Imagine 3 system components:
1. External ecommerce web service to process credit card transactions
2. Local Database to store processing results
3. Local UI (or win service) to perform payment processing of the customer order document
The external web service is obviously not transactional, so how to guarantee:
1. results to be eventually persisted to database when received from web service even in case the database is not accessible at that moment(network issue, db timeout)
2. prevent clients from processing the customer order while payment initiated by other client but results not successfully persisted to database yet(and waiting in some kind of recovery queue)
The aim is to do processing having non transactional system components and guarantee the transaction won't be repeated by other process in case of failure.
(please look at it in the context of post sell payment processing, where multiple operators might attempt manual payment processing; not web checkout application)
Ask the payment processor whether they can detect duplicate transactions based on an order ID you supply. Then if you are unable to store the response due to a database failure, you can safely resubmit the request without fear of double-charging (at least one PSP I've used returned the same response/auth code in this scenario, along with a flag to say that this was a duplicate).
Alternatively, just set a flag on your order immediately before attempting payment, and don't attempt payment if the flag was already set. If an error then occurs during payment, you can investigate and fix the data at your leisure.
I'd be reluctant to go down the route of trying to automatically cancel the order and resubmitting, as this just gets confusing (e.g. what if cancelling fails - should you retry or not?). Best to keep the logic simple so when something goes wrong you know exactly where you stand.
In any system like this, you need robust error handling and error reporting. This is doubly true when it comes to dealing with payments, where you absolutely do not want to accidentaly take someone's money and not deliver the goods.
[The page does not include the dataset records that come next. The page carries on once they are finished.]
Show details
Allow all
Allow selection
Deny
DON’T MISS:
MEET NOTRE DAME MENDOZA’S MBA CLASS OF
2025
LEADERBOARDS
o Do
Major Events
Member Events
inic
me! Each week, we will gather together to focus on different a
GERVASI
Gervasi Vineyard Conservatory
Because you're outsourcing your payment handling to a 3rd party, you're ultimately very reliant on the gateway having robust error handling and reporting systems.
In general then, you hand off control to the payment gateway and start a task that waits for a response from the gateway, which is either 'payment accepted' or 'payment declined'. When you get that response you move onto the next step in your process and everything is good.
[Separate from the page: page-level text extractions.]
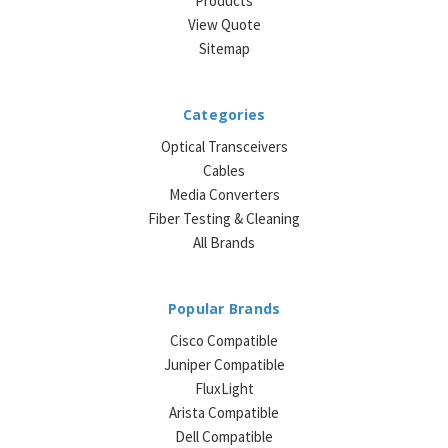
Products
View Quote
Sitemap
Categories
Optical Transceivers
Cables
Media Converters
Fiber Testing & Cleaning
All Brands
Popular Brands
Cisco Compatible
Juniper Compatible
FluxLight
Arista Compatible
Dell Compatible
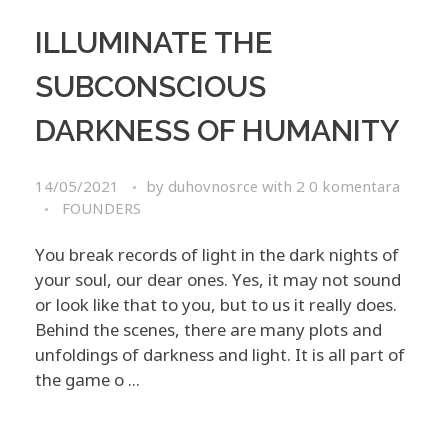
ILLUMINATE THE
SUBCONSCIOUS
DARKNESS OF HUMANITY
14/05/2021
by
duhovnosrce
with
2 0 komentara
FOUNDERS
You break records of light in the dark nights of
your soul, our dear ones. Yes, it may not sound
or look like that to you, but to us it really does.
Behind the scenes, there are many plots and
unfoldings of darkness and light. It is all part of
the game o ...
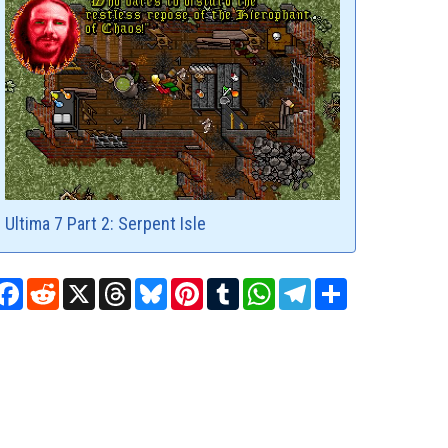
Ultima 7 Part 2: Serpent Isle
Facebook
Reddit
X
Threads
Bluesky
Pinterest
Tumblr
WhatsApp
Telegram
Share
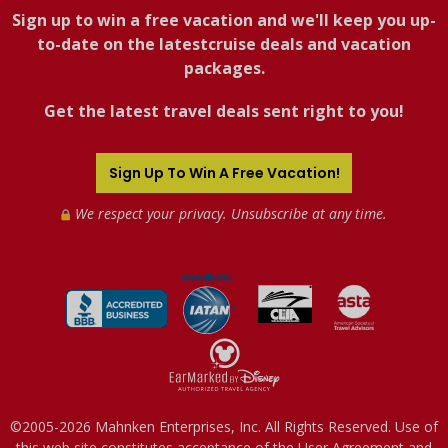
Sign up to win a free vacation and we'll keep you up-
to-date on the latestcruise deals and vacation
packages.
Get the latest travel deals sent right to you!
Sign Up To Win A Free Vacation!
We respect your privacy. Unsubscribe at any time.
©2005-2026 Mahnken Enterprises, Inc. All Rights Reserved. Use of
this web site constitutes acceptance of the
User Agreement
and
When you don't get a response at all (time out), or the response is invalid, then how you proceed very much depends on the payment gateway:
If the gateway supports it send a 'cancel payment' style request. If the payment cancels successfully then you probably want to send the user to a 'sorry, please try again' style page.
If the gateway doesn't support canceling, or you have no communications to the gateway then you will need to manually (in person, such as telephone) contact the 3rd party to discover what went wrong and how to proceed. To aid this you need to dump as much detail as you have to error logs, such as date/time, customer id, transaction value, product ids etc.
Once you're back on your site (and payment is accepted) then you're much more in control of errors, but in brief if you cant complete the order, then you should either dump the details to disk (such as csv file for manual handling) or contact the gateway to cancel the payment.
Its also worth having a system in place to track errors as they occur, and if an excessive number occur then consider what should happen. If its a high traffic site for example you may want to temporarily prevent further customers from placing orders whilst the issue is investigated.
Distributed messaging.
When your payment gateway returns submit a message to a durable queue that guarantees a handler will eventually get it and process it. The handler would update the database. Should failure occur at that point the handler can leave the message in the queue or repost it to the queue, or post an alternate message.
Should something occur later that invalidates the transaction, another message could be queued to "undo" the change.
There's a fair amount of buzz lately about eventual consistency and distribute messaging. NServiceBus is the new component hotness. I suggest looking into this, I know we are.